## TASK BRIEF
Report how many lines in the data include "processamento", with the number as the only reply.
##### TASK DATA
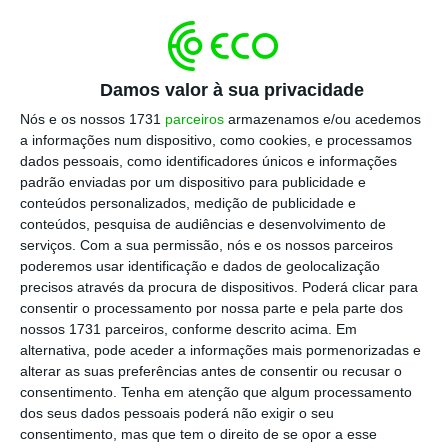
mesma destruição.
Qualquer tentativa de menorizar este facto é
Damos valor à sua privacidade
argumentação negacionista que só valida a
Nós e os nossos 1731
parceiros
armazenamos e/ou acedemos
necessidade de fazer implodir a bitcoin. E tudo
a informações num dispositivo, como cookies, e processamos
isto acontece em nome de quê? De uns quantos
dados pessoais, como identificadores únicos e informações
padrão enviadas por um dispositivo para publicidade e
capitais que só servem para alimentar mais
conteúdos personalizados, medição de publicidade e
especulação em mercados anexos. As bitcoin são,
conteúdos, pesquisa de audiências e desenvolvimento de
tão simplesmente, o maior desperdício de
serviços.
Com a sua permissão, nós e os nossos parceiros
poderemos usar identificação e dados de geolocalização
recursos na história da humanidade. Não têm
precisos através da procura de dispositivos. Poderá clicar para
qualquer valor real, não se anexam a qualquer
consentir o processamento por nossa parte e pela parte dos
atividade humana nem produzem qualquer bem
nossos 1731 parceiros, conforme descrito acima. Em
alternativa, pode aceder a informações mais pormenorizadas e
nem valor. Só consomem energia que está a
alterar as suas preferências antes de consentir ou recusar o
destruir rapidamente o meio ambiente de que o
consentimento.
Tenha em atenção que algum processamento
planeta depende para continuar vivo. Cada euro
dos seus dados pessoais poderá não exigir o seu
consentimento, mas que tem o direito de se opor a esse
ganho na atividade especulativa tem custos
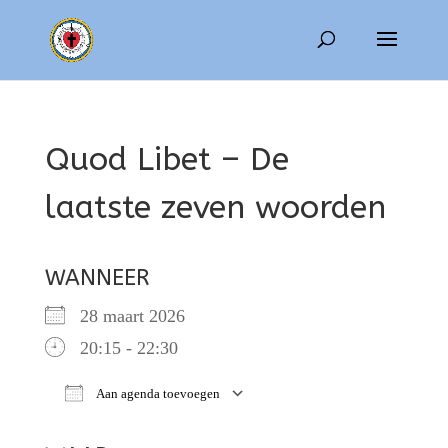
Quod Libet – De
laatste zeven woorden
WANNEER
28 maart 2026
20:15 - 22:30
Aan agenda toevoegen
Download ICS
Google Calendar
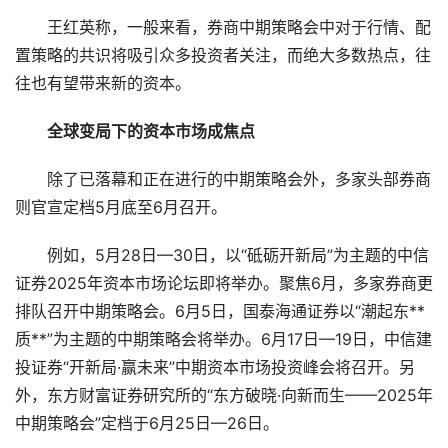
王红英称，一般来看，券商中期策略会中对于行情、配
置策略的共识将吸引众多投资者关注，而绝大多数热点，往
往也有望带来新的资本。
全球变局下的资本市场成焦点
除了已落幕和正在进行的中期策略会外，多家头部券商
则官宣定档5月底至6月召开。
例如，5月28日—30日，以“砥砺开新局”为主题的中信
证券2025年资本市场论坛即将举办。聚焦6月，多家券商更
排队召开中期策略会。6月5日，国泰海通证券以“潮起东**
质**”为主题的中期策略会将举办。6月17日—19日，中信建
投证券“开新局·赢未来”中期资本市场投资峰会将召开。另
外，东方财富证券研究所的“东方破晓·向新而生——2025年
中期策略会”定档于6月25日—26日。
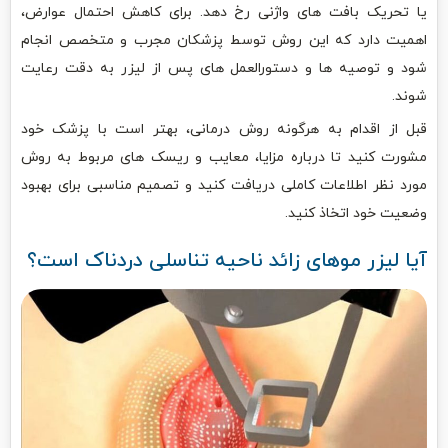
یا تحریک بافت های واژنی رخ دهد. برای کاهش احتمال عوارض،
اهمیت دارد که این روش توسط پزشکان مجرب و متخصص انجام
شود و توصیه ها و دستورالعمل های پس از لیزر به دقت رعایت
شوند.
قبل از اقدام به هرگونه روش درمانی، بهتر است با پزشک خود
مشورت کنید تا درباره مزایا، معایب و ریسک های مربوط به روش
مورد نظر اطلاعات کاملی دریافت کنید و تصمیم مناسبی برای بهبود
وضعیت خود اتخاذ کنید.
آیا لیزر موهای زائد ناحیه تناسلی دردناک است؟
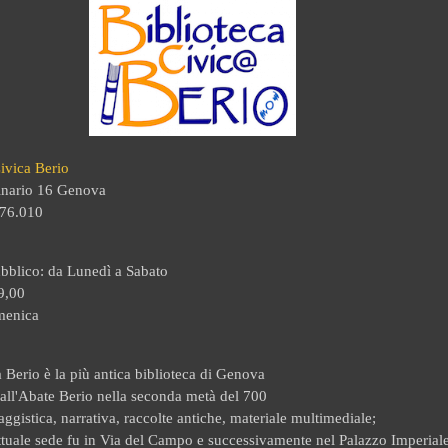
ivica Berio
inario 16 Genova
.76.010
ubblico
: da Lunedì a Sabato
9,00
menica
a Berio è la più antica biblioteca di Genova
all'Abate Berio
nella seconda metà del 700
aggistica, narrativa, raccolte antiche, materiale multimediale;
attuale sede fu in Via del Campo e successivamente nel Palazzo Imperial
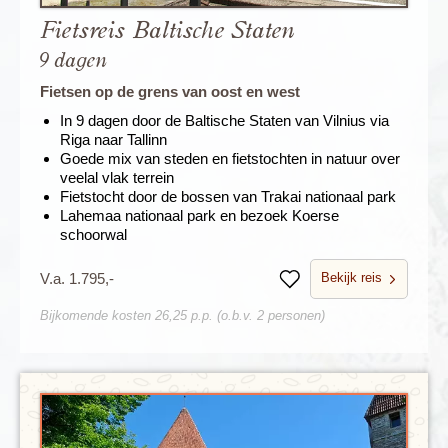
Fietsreis Baltische Staten
9 dagen
Fietsen op de grens van oost en west
In 9 dagen door de Baltische Staten van Vilnius via
Riga naar Tallinn
Goede mix van steden en fietstochten in natuur over
veelal vlak terrein
Fietstocht door de bossen van Trakai nationaal park
Lahemaa nationaal park en bezoek Koerse
schoorwal
Bekijk reis
V.a. 1.795,-
Bewaren
Bijkomende kosten 26,25 p.p. (o.b.v. 2 personen)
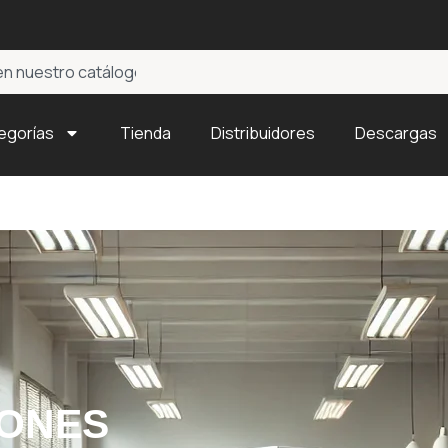
egorías
Tienda
Distribuidores
Descargas
ONES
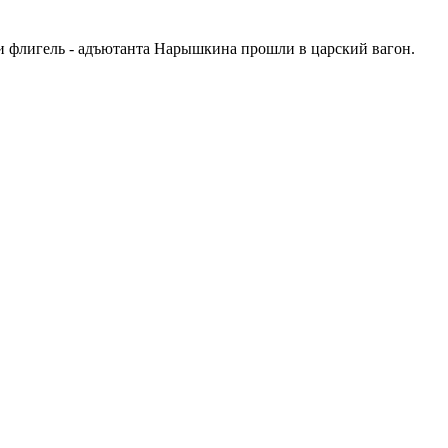
и флигель - адъютанта Нарышкина прошли в царский вагон.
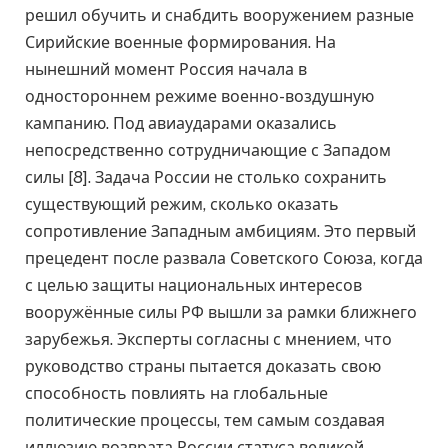
решил обучить и снабдить вооружением разные
Сирийские военные формирования. На
нынешний момент Россия начала в
одностороннем режиме военно-воздушную
кампанию. Под авиаударами оказались
непосредственно сотрудничающие с Западом
силы [8]. Задача России не столько сохранить
существующий режим, сколько оказать
сопротивление Западным амбициям. Это первый
прецедент после развала Советского Союза, когда
с целью защиты национальных интересов
вооружённые силы РФ вышли за рамки ближнего
зарубежья. Эксперты согласны с мнением, что
руководство страны пытается доказать свою
способность повлиять на глобальные
политические процессы, тем самым создавая
иллюзию возврата России статуса великой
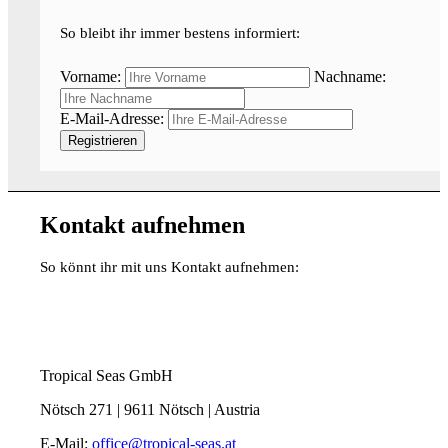
So bleibt ihr immer bestens informiert:
Vorname:
Nachname:
E-Mail-Adresse:
Kontakt aufnehmen
So könnt ihr mit uns Kontakt aufnehmen:
Tropical Seas GmbH
Nötsch 271 | 9611 Nötsch | Austria
E-Mail:
office@tropical-seas.at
##########
## FINISHED TASK
2